Data excerpts
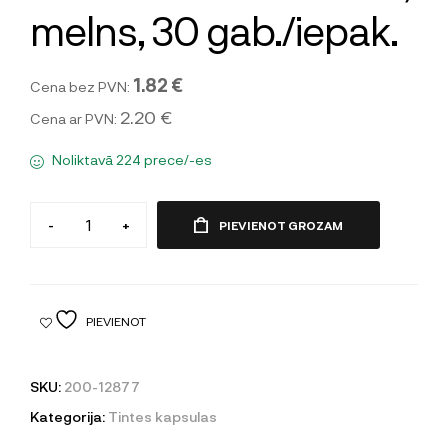
melns, 30 gab./iepak.
1.82 €
Cena bez PVN:
2.20 €
Cena ar PVN:
Noliktavā 224 prece/-es
-
+
PIEVIENOT GROZAM
PIEVIENOT
SKU:
200-12877
Kategorija:
Tintes kapsulas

→ WHAT YOU HAVE TO DO: Your reply should be the entries copied exactly, with all images omitted.

→ OUTPUT OF THE TASK:
melns, 30 gab./iepak.
1.82 €
Cena bez PVN:
2.20 €
Cena ar PVN:
Noliktavā 224 prece/-es
-
+
PIEVIENOT GROZAM
PIEVIENOT
SKU:
200-12877
Kategorija:
Tintes kapsulas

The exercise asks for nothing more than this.